Saturday, June 25, 2011

You Will Not Regret It If You Live

This was an adventure with all the commensurate risks and rewards. Mountainous terrain and excessive speed contributed to both crashes. With downhills measured in miles instead of yards and altitude drops measured in thousands of feet instead of hundreds, it is no surprise we were riding at excessive speeds for long periods of time. Speeds unheard of on our east coast trails.
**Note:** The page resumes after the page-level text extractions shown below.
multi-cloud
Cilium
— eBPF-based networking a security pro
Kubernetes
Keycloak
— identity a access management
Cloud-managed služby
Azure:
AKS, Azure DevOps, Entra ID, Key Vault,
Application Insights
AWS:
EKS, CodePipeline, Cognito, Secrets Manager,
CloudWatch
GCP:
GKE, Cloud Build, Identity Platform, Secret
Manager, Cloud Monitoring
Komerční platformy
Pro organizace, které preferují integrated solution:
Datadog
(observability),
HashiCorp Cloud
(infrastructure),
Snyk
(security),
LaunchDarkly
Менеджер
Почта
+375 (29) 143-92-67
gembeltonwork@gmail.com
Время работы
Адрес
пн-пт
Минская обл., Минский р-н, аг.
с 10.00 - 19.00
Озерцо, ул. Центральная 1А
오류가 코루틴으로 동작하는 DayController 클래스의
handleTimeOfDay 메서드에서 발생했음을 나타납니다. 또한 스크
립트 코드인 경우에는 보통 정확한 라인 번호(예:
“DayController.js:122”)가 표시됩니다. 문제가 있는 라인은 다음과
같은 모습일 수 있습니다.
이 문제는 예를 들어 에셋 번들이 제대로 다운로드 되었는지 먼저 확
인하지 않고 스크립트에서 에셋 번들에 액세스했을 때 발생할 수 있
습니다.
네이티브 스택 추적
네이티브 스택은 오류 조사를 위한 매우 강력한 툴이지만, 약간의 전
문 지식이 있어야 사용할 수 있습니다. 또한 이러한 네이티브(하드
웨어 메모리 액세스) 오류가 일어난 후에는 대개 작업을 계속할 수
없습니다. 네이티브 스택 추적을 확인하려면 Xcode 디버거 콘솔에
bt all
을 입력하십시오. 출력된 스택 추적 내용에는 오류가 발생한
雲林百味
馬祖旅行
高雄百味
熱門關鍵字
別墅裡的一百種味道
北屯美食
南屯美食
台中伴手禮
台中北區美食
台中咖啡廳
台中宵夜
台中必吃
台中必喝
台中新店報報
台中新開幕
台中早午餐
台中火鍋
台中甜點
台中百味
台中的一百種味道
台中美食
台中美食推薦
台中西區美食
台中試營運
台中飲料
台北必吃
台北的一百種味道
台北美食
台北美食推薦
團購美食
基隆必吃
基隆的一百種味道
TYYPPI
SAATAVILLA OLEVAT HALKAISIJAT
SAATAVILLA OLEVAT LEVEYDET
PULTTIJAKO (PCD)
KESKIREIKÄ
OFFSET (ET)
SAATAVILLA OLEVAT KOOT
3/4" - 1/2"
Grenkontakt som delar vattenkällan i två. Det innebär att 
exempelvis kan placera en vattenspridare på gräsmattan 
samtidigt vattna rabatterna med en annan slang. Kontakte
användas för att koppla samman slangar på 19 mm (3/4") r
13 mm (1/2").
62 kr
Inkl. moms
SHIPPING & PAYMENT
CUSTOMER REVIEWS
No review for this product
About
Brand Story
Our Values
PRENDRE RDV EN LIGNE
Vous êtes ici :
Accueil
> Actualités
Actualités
Nurse Kitty cleaning up Sebastian.
He'll have some good bacon from
that one!
Sebastian's crash occurred after a particularly gnarly section of downhill where the trail smoothed out. From behind, it looked like his front wheel had hit a large rock - the bike stopped and he flew a good ten yards down the trail, sustaining a couple of nasty scrapes but thankfully no structural damage.  Luckily he was thrown forward and not sideways where there was no trail, only air (you get the picture). Oddly we could not find any obstructions on the trail - final analysis concluded that the rear wheel was off the ground approaching turn when both brakes were applied, resulting in instantaneous endo. Possible contributing factor was that brakes on Sebastian's own bike at home were soft (needed to be bled).
Conclusions: On descents keep weight back and use front brake judiciously. Switching from soft to firm brakes may contribute to misjudging stopping power.
Nurse Kitty checking
Dave before granting
him access to the cooler
Dave's birthday crash had speed and some additional complicating factors. It was at the end of a very very long day, and we were nearing camp and a cooler full of beer.  We were about 3 miles into an 8 mile descent.  It was a similar stretch of trail, very fast, flat, and smooth when Dave just inexplicably disappeared in a tangle of bike, legs, and dust.
Tangent: It was strange seeing the crash from about 100 yards back. The violence of the crash was apparent. Legs and bike tumbling down the trail. Arms flopping. Dust flying. I've been there, I know. But from where I was sitting it was utterly silent. No noise, no pain. A strangely detached and frankly disturbing perspective.
I was first on the scene and as is customary asked him if he was ok. He said "no." David never says "no." A quick assessment turned up a cracked helmet and a left shoulder that hung considerably lower than his right...because his arm had been wrenched out of the shoulder socket. Nurse Kitty promptly got busy assessing the patient and trying to work the arm back into place. In the end, Dave was able to work it back in and elected to ride the remainder of the descent (albeit a little slower). That my friends is one tough customer.
Conclusions: On descents keep weight back and use front brake judiciously. Increase the margin for error (slow down) if you are on the back end of a grueling ride.
Jim after tangling with
a barb-wire fence and
"cleaning" the wound.
Jim's mishap was not so much a crash as it was a miscalculation.  Treat barb-wire with utmost respect. Get your tetanus shot. And please please do not fill your mouth with water and spit on your open wound in a vain attempt to "clean" the injury. Your mouth is one of the most bacteria infested parts of your body. You are actually better off urinating on it than spitting on it (urine is sterile). You get the picture.

These incidents and numerous other minor bumps and scrapes confirmed that indeed this was an adventure not a video game, that that the human body is glorious and capable of many amazing things, and most importantly it may be the mind that is the real wildcard in all this.  Who would have thought?

"All problems in mountain biking can be solved by going faster, except the ones that are caused by going too fast."
     -- unknown

"Get a bicycle.  You will not regret it if you live." 
     – Mark Twain

“Pain is temporary, glory is forever”
      -- unknown


  1. Interesting... that the crashes seemingly shouldn't have happened but like you said with miles and fatigue and speed and different brakes... well there ya go! When are you gonna review the 'fish? - MM

  2. Pain is weakness leaving your body!